- Problem: Using the material below, state how many of its lines contain the string "Identify", with no other words.
** Source material follows **
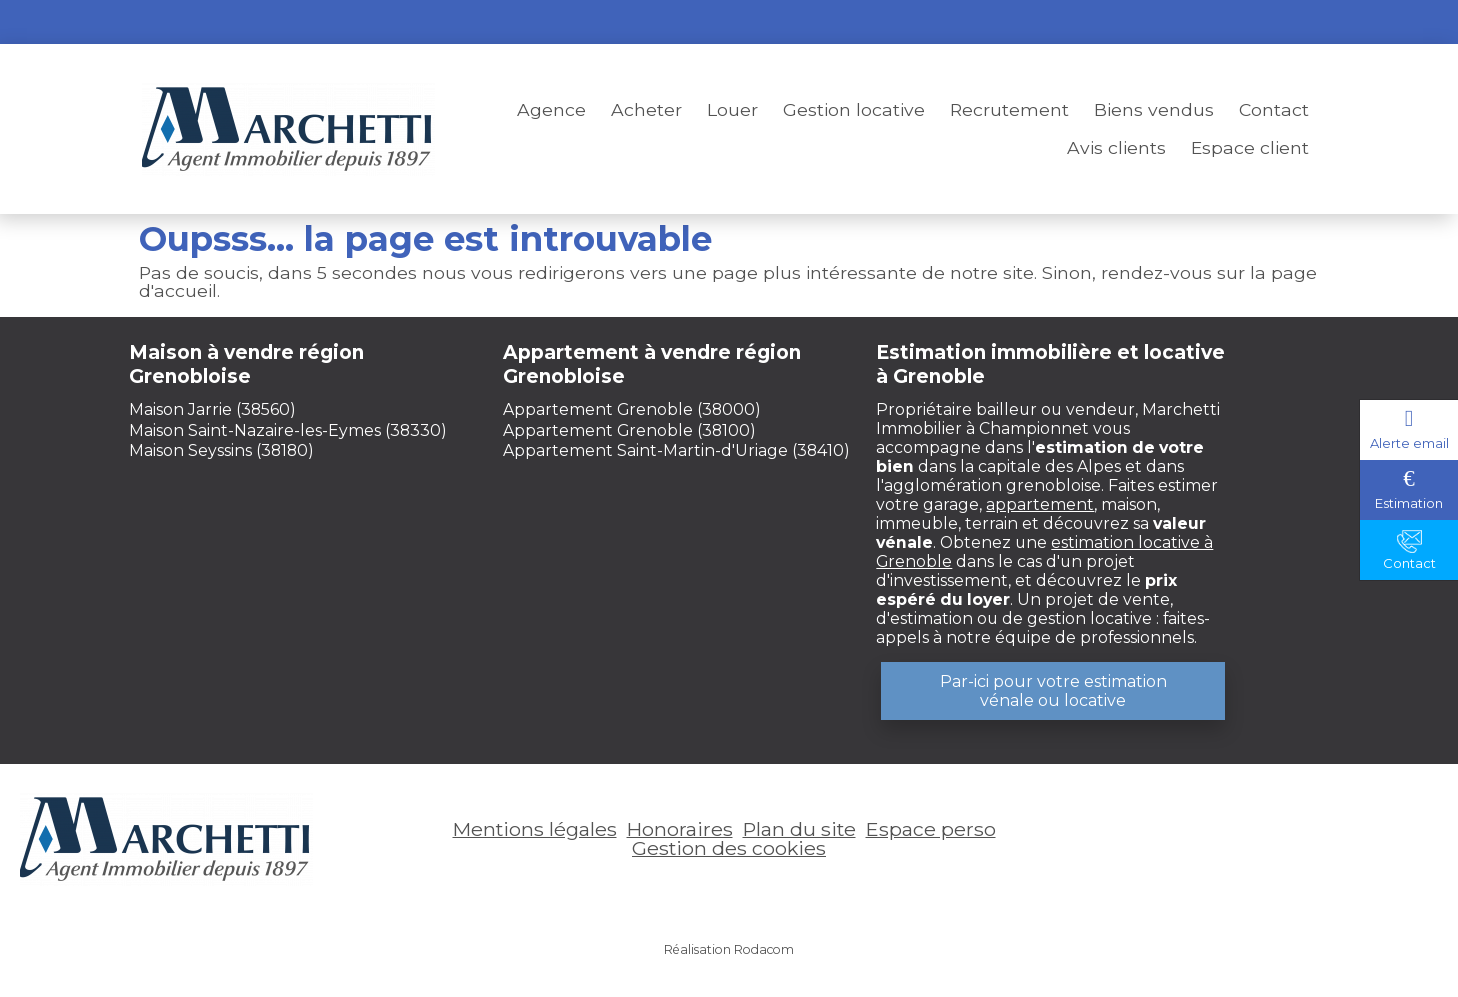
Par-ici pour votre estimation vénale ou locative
** End of Source material **
** Source material follows **
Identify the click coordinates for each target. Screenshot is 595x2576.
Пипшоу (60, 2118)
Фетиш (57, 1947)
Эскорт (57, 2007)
** End of Source material **
** Source material follows **
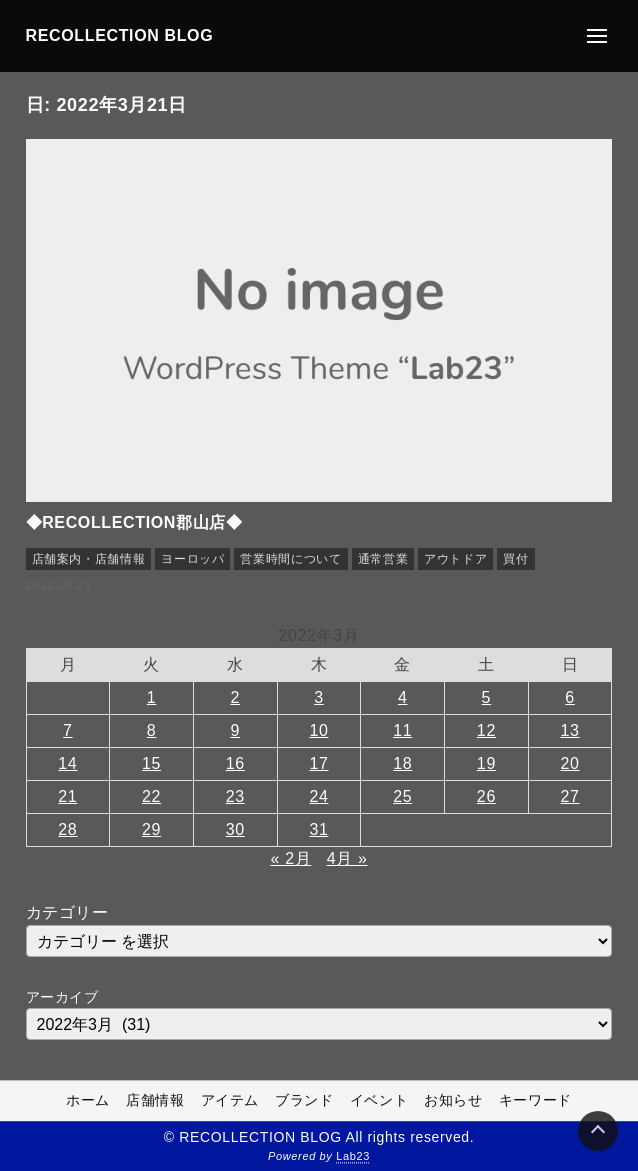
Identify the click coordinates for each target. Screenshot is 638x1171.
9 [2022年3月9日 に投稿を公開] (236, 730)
** End of Source material **
- Task result: 2